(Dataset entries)
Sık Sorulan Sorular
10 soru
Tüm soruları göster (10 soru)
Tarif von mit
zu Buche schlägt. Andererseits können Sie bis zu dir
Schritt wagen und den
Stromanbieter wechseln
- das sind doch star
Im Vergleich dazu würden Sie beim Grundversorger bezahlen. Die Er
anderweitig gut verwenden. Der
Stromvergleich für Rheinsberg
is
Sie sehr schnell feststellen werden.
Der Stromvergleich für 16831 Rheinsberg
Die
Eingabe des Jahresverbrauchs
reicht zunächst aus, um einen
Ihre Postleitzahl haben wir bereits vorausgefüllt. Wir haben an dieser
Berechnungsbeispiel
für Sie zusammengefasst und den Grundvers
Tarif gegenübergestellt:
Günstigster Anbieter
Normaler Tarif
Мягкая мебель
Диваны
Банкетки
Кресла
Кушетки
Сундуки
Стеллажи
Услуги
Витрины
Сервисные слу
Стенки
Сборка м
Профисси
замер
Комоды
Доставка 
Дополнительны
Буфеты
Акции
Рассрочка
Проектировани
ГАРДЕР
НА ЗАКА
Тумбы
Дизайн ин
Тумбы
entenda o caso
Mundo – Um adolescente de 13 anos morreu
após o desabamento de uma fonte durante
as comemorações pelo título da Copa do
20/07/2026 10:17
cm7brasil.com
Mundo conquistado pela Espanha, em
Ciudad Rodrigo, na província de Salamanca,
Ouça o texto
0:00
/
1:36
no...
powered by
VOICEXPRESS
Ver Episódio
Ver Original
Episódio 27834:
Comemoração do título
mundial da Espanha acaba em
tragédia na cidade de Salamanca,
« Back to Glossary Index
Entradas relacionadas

[Task goal] Write out every entry again exactly, please, with nothing missing.

[Solution]
Sık Sorulan Sorular
10 soru
Tüm soruları göster (10 soru)
Tarif von mit
zu Buche schlägt. Andererseits können Sie bis zu dir
Schritt wagen und den
Stromanbieter wechseln
- das sind doch star
Im Vergleich dazu würden Sie beim Grundversorger bezahlen. Die Er
anderweitig gut verwenden. Der
Stromvergleich für Rheinsberg
is
Sie sehr schnell feststellen werden.
Der Stromvergleich für 16831 Rheinsberg
Die
Eingabe des Jahresverbrauchs
reicht zunächst aus, um einen
Ihre Postleitzahl haben wir bereits vorausgefüllt. Wir haben an dieser
Berechnungsbeispiel
für Sie zusammengefasst und den Grundvers
Tarif gegenübergestellt:
Günstigster Anbieter
Normaler Tarif
Мягкая мебель
Диваны
Банкетки
Кресла
Кушетки
Сундуки
Стеллажи
Услуги
Витрины
Сервисные слу
Стенки
Сборка м
Профисси
замер
Комоды
Доставка 
Дополнительны
Буфеты
Акции
Рассрочка
Проектировани
ГАРДЕР
НА ЗАКА
Тумбы
Дизайн ин
Тумбы
entenda o caso
Mundo – Um adolescente de 13 anos morreu
após o desabamento de uma fonte durante
as comemorações pelo título da Copa do
20/07/2026 10:17
cm7brasil.com
Mundo conquistado pela Espanha, em
Ciudad Rodrigo, na província de Salamanca,
Ouça o texto
0:00
/
1:36
no...
powered by
VOICEXPRESS
Ver Episódio
Ver Original
Episódio 27834:
Comemoração do título
mundial da Espanha acaba em
tragédia na cidade de Salamanca,
« Back to Glossary Index
Entradas relacionadas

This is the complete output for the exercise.